Increasingly, payments risks associated with retailers and payments processors are becoming a greater concern. Point-of-sale breaches, such as the ones that struck Target Corp. and Neiman Marcus, illustrate the complexity of securing financial transactions across numerous entities.
In 2013, several smaller retailers were targeted by malware that exploited POS software and network vulnerabilities. These smaller organizations often have less sophisticated and secure systems, which make them prime targets for attackers.
But the Target and Neiman Marcus breaches prove that even some of the larger retailers are vulnerable to attack - often through the point of sale.
"The biggest weakness in the breaches I see is the point of sale," says cybersecurity attorney David Navetta, a partner at the Information Law Group.
In the wake of recent breaches, some banking institutions have sued breached retailers to recoup losses not covered by their merchant services agreements through the card brands. Other institutions have leaned more heavily on cyber-insurance to cover financial losses and expenses that result from a breach.

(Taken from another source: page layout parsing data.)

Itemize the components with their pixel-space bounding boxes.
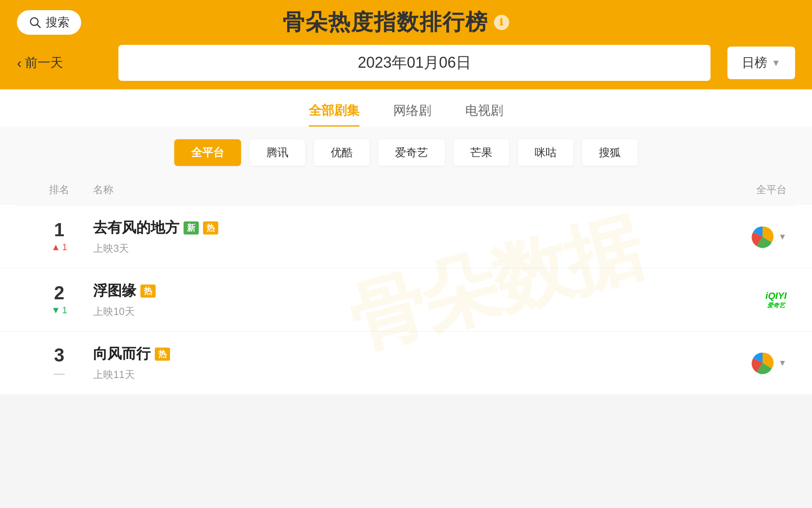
item-sub-3: 上映11天: [93, 368, 702, 381]
rank-change-value-2: 1: [62, 305, 67, 316]
chart-type-label: 日榜: [742, 54, 767, 72]
content-area: 全部剧集 网络剧 电视剧 全平台 腾讯 优酷 爱奇艺 芒果 咪咕 搜狐 排名 名…: [0, 89, 812, 394]
rank-block-3: 3 —: [25, 346, 93, 380]
platform-youku-button[interactable]: 优酷: [314, 139, 370, 166]
up-arrow-icon: ▲: [51, 242, 60, 253]
platform-mango-button[interactable]: 芒果: [453, 139, 509, 166]
expand-icon-1[interactable]: ▼: [778, 232, 787, 242]
tab-all-dramas[interactable]: 全部剧集: [309, 102, 359, 127]
page-title: 骨朵热度指数排行榜 ℹ: [283, 8, 509, 37]
platform-filter: 全平台 腾讯 优酷 爱奇艺 芒果 咪咕 搜狐: [0, 127, 812, 174]
item-sub-1: 上映3天: [93, 242, 702, 255]
item-info-3: 向风而行 热 上映11天: [93, 344, 702, 381]
rank-block-1: 1 ▲ 1: [25, 221, 93, 253]
search-label: 搜索: [46, 14, 69, 30]
list-item: 1 ▲ 1 去有风的地方 新 热 上映3天 ▼: [0, 205, 812, 268]
expand-icon-3[interactable]: ▼: [778, 358, 787, 368]
pie-chart-icon-1: [751, 225, 774, 248]
rank-number-1: 1: [54, 221, 64, 239]
platform-miaopai-button[interactable]: 咪咕: [518, 139, 573, 166]
rank-change-2: ▼ 1: [51, 305, 67, 316]
tab-web-dramas[interactable]: 网络剧: [393, 102, 431, 127]
col-platform-header: 全平台: [702, 183, 787, 196]
rank-block-2: 2 ▼ 1: [25, 284, 93, 316]
pie-chart-icon-3: [751, 351, 774, 374]
rank-change-1: ▲ 1: [51, 242, 67, 253]
item-platform-1: ▼: [702, 225, 787, 248]
rank-change-3: —: [54, 367, 65, 380]
iqiyi-logo: iQIYI 爱奇艺: [765, 290, 787, 309]
chevron-down-icon: ▼: [771, 58, 781, 69]
badge-new-1: 新: [184, 221, 199, 235]
platform-sohu-button[interactable]: 搜狐: [582, 139, 638, 166]
iqiyi-sub: 爱奇艺: [767, 302, 785, 309]
item-sub-2: 上映10天: [93, 305, 702, 318]
search-button[interactable]: 搜索: [17, 10, 81, 35]
rank-change-value-1: 1: [62, 242, 67, 253]
item-platform-3: ▼: [702, 351, 787, 374]
rank-number-3: 3: [54, 346, 64, 364]
item-info-2: 浮图缘 热 上映10天: [93, 281, 702, 318]
platform-iqiyi-button[interactable]: 爱奇艺: [378, 139, 445, 166]
item-title-row-2: 浮图缘 热: [93, 281, 702, 301]
category-tabs: 全部剧集 网络剧 电视剧: [0, 89, 812, 127]
badge-hot-1: 热: [203, 221, 218, 235]
header: 搜索 骨朵热度指数排行榜 ℹ: [0, 0, 812, 45]
svg-line-1: [37, 25, 40, 28]
chevron-left-icon: ‹: [17, 55, 22, 71]
platform-tencent-button[interactable]: 腾讯: [250, 139, 305, 166]
prev-day-label: 前一天: [25, 54, 63, 72]
table-header: 排名 名称 全平台: [0, 174, 812, 205]
col-name-header: 名称: [93, 183, 702, 196]
platform-all-button[interactable]: 全平台: [174, 139, 241, 166]
item-title-row-3: 向风而行 热: [93, 344, 702, 364]
date-display: 2023年01月06日: [118, 45, 710, 81]
chart-type-button[interactable]: 日榜 ▼: [727, 47, 795, 79]
tab-tv-dramas[interactable]: 电视剧: [465, 102, 503, 127]
item-title-3: 向风而行: [93, 344, 151, 364]
down-arrow-icon: ▼: [51, 305, 60, 316]
prev-day-button[interactable]: ‹ 前一天: [17, 54, 102, 72]
item-platform-2: iQIYI 爱奇艺: [702, 290, 787, 309]
search-icon: [29, 16, 41, 29]
info-icon[interactable]: ℹ: [494, 15, 509, 30]
item-info-1: 去有风的地方 新 热 上映3天: [93, 218, 702, 255]
col-rank-header: 排名: [25, 183, 93, 196]
rank-number-2: 2: [54, 284, 64, 302]
list-item-3: 3 — 向风而行 热 上映11天 ▼: [0, 331, 812, 394]
item-title-1: 去有风的地方: [93, 218, 179, 237]
item-title-row-1: 去有风的地方 新 热: [93, 218, 702, 237]
list-item-2: 2 ▼ 1 浮图缘 热 上映10天 iQIYI 爱奇艺: [0, 268, 812, 331]
badge-hot-3: 热: [155, 348, 170, 361]
badge-hot-2: 热: [140, 284, 156, 298]
item-title-2: 浮图缘: [93, 281, 136, 301]
same-icon: —: [54, 367, 65, 380]
date-nav: ‹ 前一天 2023年01月06日 日榜 ▼: [0, 45, 812, 89]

In October 2013, the Office of the Controller of the Currency issued updated guidance for banking institutions risks related to third parties, such as technology vendors and core processors. Other federal banking regulators, including the Federal Deposit Insurance Corp., are expected to follow suit. As a result, banking institutions should prepare now for increased scrutiny of their vendor management programs.
"As banks improve security, the security of their service providers becomes more of an issue," Chuvakin says.
Banking institutions need to focus more attention on risk assessments - those conducted internally as well as those of the third parties with which they have contractual relationships.
Big Data for Fraud Detection
In light of emerging threats, banking institutions are enhancing their fraud detection and prevention capabilities. And a lot of these enhancements will revolve around big data, Wills says.
"Analytics technology is getting better at pinpointing actual high-risk activity, with fewer false positives and negatives," he says.
But while the use of big data in the fraud fight shows potential, most banking institutions will be limited by their infrastructure, Litan says. The systems and processes a majority of institutions have in place today just aren't equipped to handle that much information, she says.
"Big data analytics and the revolution in technology that's taking place in that domain are going to put a lot of pressure on operational systems," she says. "As organizations learn to get their arms around data really quickly, in real time, the systems that they've put in place aren't going to be able to keep up that easily. It's an interesting phenomena, but one that's very promising; and I don't think the bad guys are going to have the last word."
Thanks to data analytics, banking institutions are starting to make more connections between cross-channel fraud trends, Litan says.
Still, the role big data will play in the banking sector will vary widely, Wills says. "They have to do their risk assessments and secure accordingly," he adds.